Print everything in the records exactly. Leave the pictures out.

────────────────

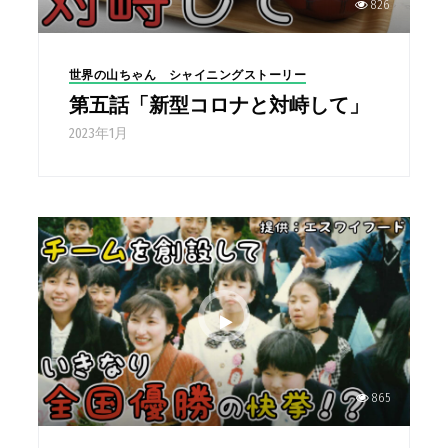
826
世界の山ちゃん シャイニングストーリー
第五話「新型コロナと対峙して」
2023年1月
865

────────────────

> _Answer space_:
826
世界の山ちゃん シャイニングストーリー
第五話「新型コロナと対峙して」
2023年1月
865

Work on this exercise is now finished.